Saved data entries:
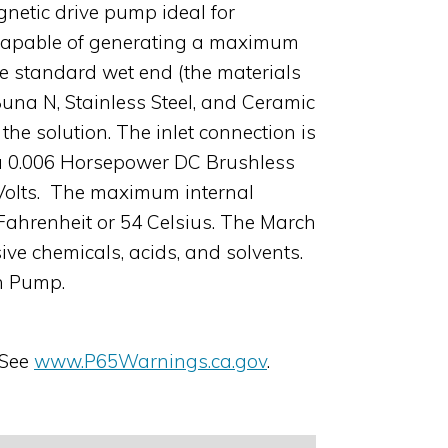
netic drive pump ideal for
is capable of generating a maximum
The standard wet end (the materials
Buna N, Stainless Steel, and Ceramic
he solution. The inlet connection is
s a 0.006 Horsepower DC Brushless
8 Volts. The maximum internal
Fahrenheit or 54 Celsius. The March
ive chemicals, acids, and solvents.
ch Pump.
 See
www.P65Warnings.ca.gov
.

◆ TASK TO CARRY OUT
Having found the line with "8 Volts. The maximum internal", transcribe it and each line after it to the end of the entries, with no other lines.

◆ SOLUTION FOR THIS EXERCISE
8 Volts. The maximum internal
Fahrenheit or 54 Celsius. The March
ive chemicals, acids, and solvents.
ch Pump.
 See
www.P65Warnings.ca.gov
.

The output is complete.